[EXERCISE MATERIAL]

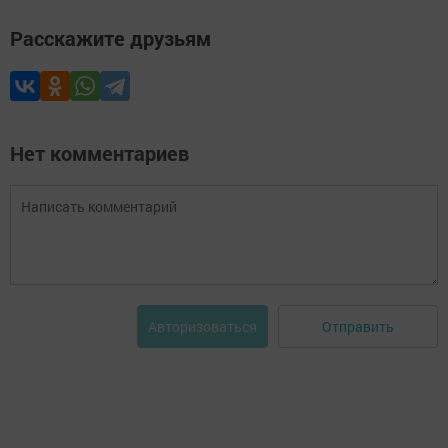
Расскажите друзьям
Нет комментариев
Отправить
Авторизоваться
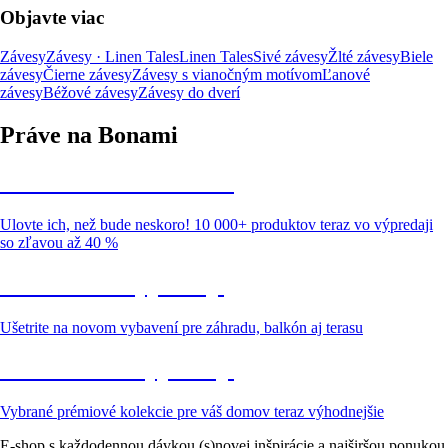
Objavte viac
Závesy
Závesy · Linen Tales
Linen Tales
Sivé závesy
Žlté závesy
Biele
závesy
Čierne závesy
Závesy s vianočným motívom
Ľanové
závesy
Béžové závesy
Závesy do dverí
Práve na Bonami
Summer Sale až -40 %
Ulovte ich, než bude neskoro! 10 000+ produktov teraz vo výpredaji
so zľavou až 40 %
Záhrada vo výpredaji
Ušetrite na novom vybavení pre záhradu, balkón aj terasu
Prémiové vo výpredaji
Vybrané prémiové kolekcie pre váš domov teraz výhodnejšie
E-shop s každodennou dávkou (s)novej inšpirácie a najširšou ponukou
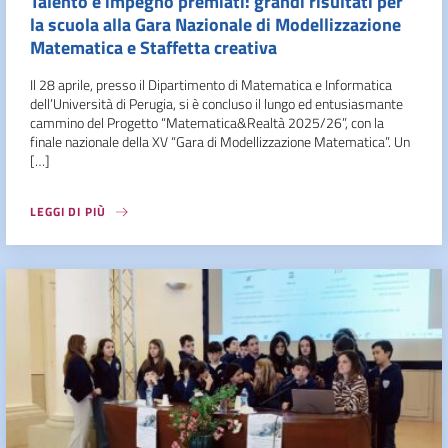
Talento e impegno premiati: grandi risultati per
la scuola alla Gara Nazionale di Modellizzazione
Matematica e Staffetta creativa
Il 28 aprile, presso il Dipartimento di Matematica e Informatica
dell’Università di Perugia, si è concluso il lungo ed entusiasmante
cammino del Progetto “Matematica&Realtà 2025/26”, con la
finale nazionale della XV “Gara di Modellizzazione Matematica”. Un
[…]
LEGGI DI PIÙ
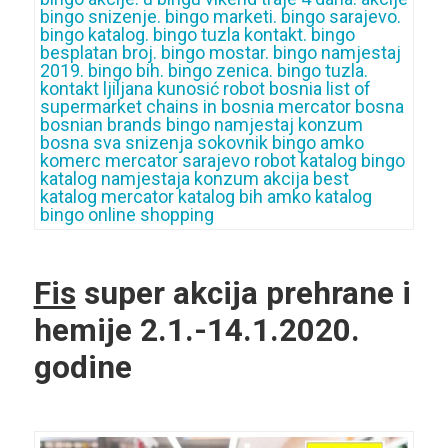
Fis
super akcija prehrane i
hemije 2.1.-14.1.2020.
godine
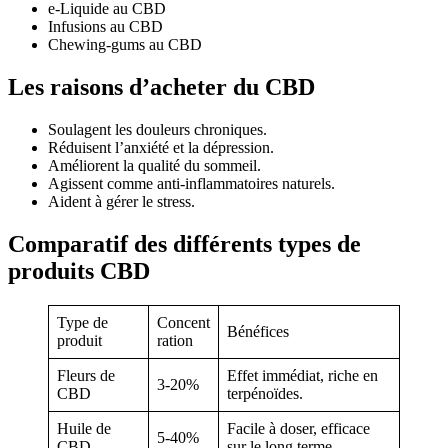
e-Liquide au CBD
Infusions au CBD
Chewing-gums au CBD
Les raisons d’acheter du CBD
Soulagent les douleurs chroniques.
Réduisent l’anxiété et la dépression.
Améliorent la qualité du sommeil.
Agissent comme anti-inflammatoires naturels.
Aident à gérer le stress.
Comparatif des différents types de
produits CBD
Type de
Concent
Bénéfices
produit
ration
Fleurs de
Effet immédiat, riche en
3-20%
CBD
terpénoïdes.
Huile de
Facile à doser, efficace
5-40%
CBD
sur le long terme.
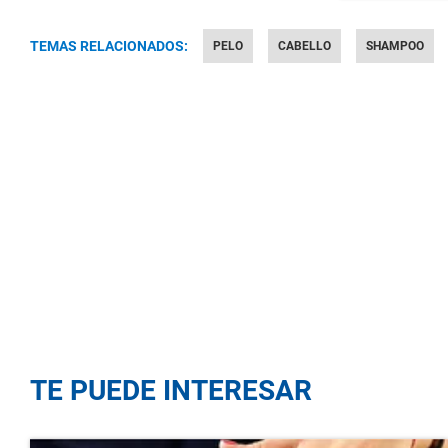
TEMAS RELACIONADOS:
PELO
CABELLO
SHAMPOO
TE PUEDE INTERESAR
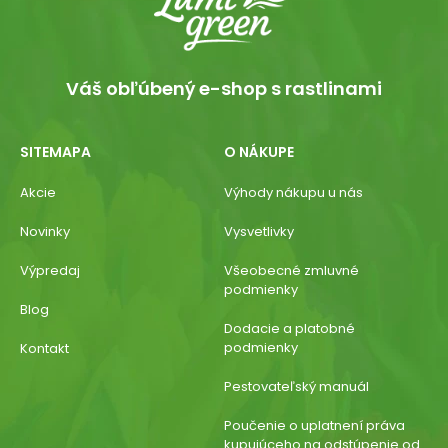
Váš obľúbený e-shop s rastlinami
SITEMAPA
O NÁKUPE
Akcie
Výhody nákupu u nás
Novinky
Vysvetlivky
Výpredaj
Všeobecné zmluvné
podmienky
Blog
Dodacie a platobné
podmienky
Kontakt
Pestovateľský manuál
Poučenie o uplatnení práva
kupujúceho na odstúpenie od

[/EXERCISE MATERIAL]

**WHAT TO WORK ON**
Copy the data exactly. Pictures do not belong in the copy.

**RESULT FOR THIS EXERCISE**
Расскажите друзьям
Нет комментариев
Отправить
Авторизоваться
Objavte viac
Závesy
Závesy · Linen Tales
Linen Tales
Sivé závesy
Žlté závesy
Biele
závesy
Čierne závesy
Závesy s vianočným motívom
Ľanové
závesy
Béžové závesy
Závesy do dverí
Práve na Bonami
Summer Sale až -40 %
Ulovte ich, než bude neskoro! 10 000+ produktov teraz vo výpredaji
so zľavou až 40 %
Záhrada vo výpredaji
Ušetrite na novom vybavení pre záhradu, balkón aj terasu
Prémiové vo výpredaji
Vybrané prémiové kolekcie pre váš domov teraz výhodnejšie
E-shop s každodennou dávkou (s)novej inšpirácie a najširšou ponukou
Talento e impegno premiati: grandi risultati per
la scuola alla Gara Nazionale di Modellizzazione
Matematica e Staffetta creativa
Il 28 aprile, presso il Dipartimento di Matematica e Informatica
dell’Università di Perugia, si è concluso il lungo ed entusiasmante
cammino del Progetto “Matematica&Realtà 2025/26”, con la
finale nazionale della XV “Gara di Modellizzazione Matematica”. Un
[…]
LEGGI DI PIÙ
Fis
super akcija prehrane i
hemije 2.1.-14.1.2020.
godine
e-Liquide au CBD
Infusions au CBD
Chewing-gums au CBD
Les raisons d’acheter du CBD
Soulagent les douleurs chroniques.
Réduisent l’anxiété et la dépression.
Améliorent la qualité du sommeil.
Agissent comme anti-inflammatoires naturels.
Aident à gérer le stress.
Comparatif des différents types de
produits CBD
Type de
Concent
Bénéfices
produit
ration
Fleurs de
Effet immédiat, riche en
3-20%
CBD
terpénoïdes.
Huile de
Facile à doser, efficace
5-40%
CBD
sur le long terme.
TEMAS RELACIONADOS:
PELO
CABELLO
SHAMPOO
TE PUEDE INTERESAR
Váš obľúbený e-shop s rastlinami
SITEMAPA
O NÁKUPE
Akcie
Výhody nákupu u nás
Novinky
Vysvetlivky
Výpredaj
Všeobecné zmluvné
podmienky
Blog
Dodacie a platobné
podmienky
Kontakt
Pestovateľský manuál
Poučenie o uplatnení práva
kupujúceho na odstúpenie od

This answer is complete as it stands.